What the task asks –
Where the data below contains pictures, omit them; output the rest word for word.

(Page-level text extractions)
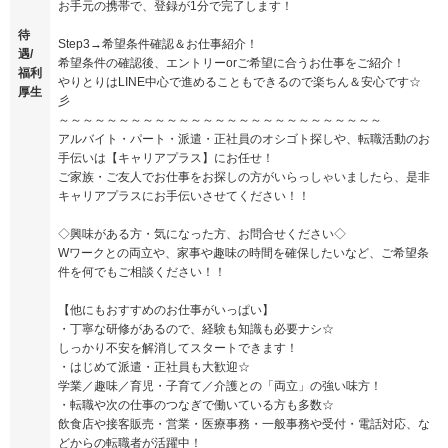
お手元の携帯で、登録が1分で完了します！
待
Step3→希望条件確認＆お仕事紹介！
遇/
希望条件の確認後、エントリーorご希望に合うお仕事をご紹介！
福利
やりとりはLINE中心で進めることもできるので楽ちん＆安心です☆
厚生
彡
～～～～～～～～～～～～～～～～～～～～～～～～～～～
アルバイト・パート・派遣・正社員のオシゴト探しや、転職活動のお
手伝いは【キャリアプラス】にお任せ！
ご家族・ご友人でお仕事をお探しの方がいらっしゃいましたら、是非
キャリアプラスにお手伝いさせてください！！
◇興味がある方・気になった方、お問合せください◇
Wワークとの両立や、家事や趣味の時間を確保したいなど、ご希望条
件を何でもご相談ください！！
【他にもおすすめのお仕事がいっぱい】
・丁寧な研修があるので、経験も知識も必要ナシ☆
しっかり不安を解消してスタートできます！
・はじめて派遣・正社員も大歓迎☆
学業／趣味／育児・子育て／介護との「両立」の強い味方！
・転職や次の仕事のつなぎで働いている方も多数☆
飲食店や接客販売・営業・医療事務・一般事務や受付・電話対応、な
どからの転職者が活躍中！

Response box –
お手元の携帯で、登録が1分で完了します！
待
Step3→希望条件確認＆お仕事紹介！
遇/
希望条件の確認後、エントリーorご希望に合うお仕事をご紹介！
福利
やりとりはLINE中心で進めることもできるので楽ちん＆安心です☆
厚生
彡
～～～～～～～～～～～～～～～～～～～～～～～～～～～
アルバイト・パート・派遣・正社員のオシゴト探しや、転職活動のお
手伝いは【キャリアプラス】にお任せ！
ご家族・ご友人でお仕事をお探しの方がいらっしゃいましたら、是非
キャリアプラスにお手伝いさせてください！！
◇興味がある方・気になった方、お問合せください◇
Wワークとの両立や、家事や趣味の時間を確保したいなど、ご希望条
件を何でもご相談ください！！
【他にもおすすめのお仕事がいっぱい】
・丁寧な研修があるので、経験も知識も必要ナシ☆
しっかり不安を解消してスタートできます！
・はじめて派遣・正社員も大歓迎☆
学業／趣味／育児・子育て／介護との「両立」の強い味方！
・転職や次の仕事のつなぎで働いている方も多数☆
飲食店や接客販売・営業・医療事務・一般事務や受付・電話対応、な
どからの転職者が活躍中！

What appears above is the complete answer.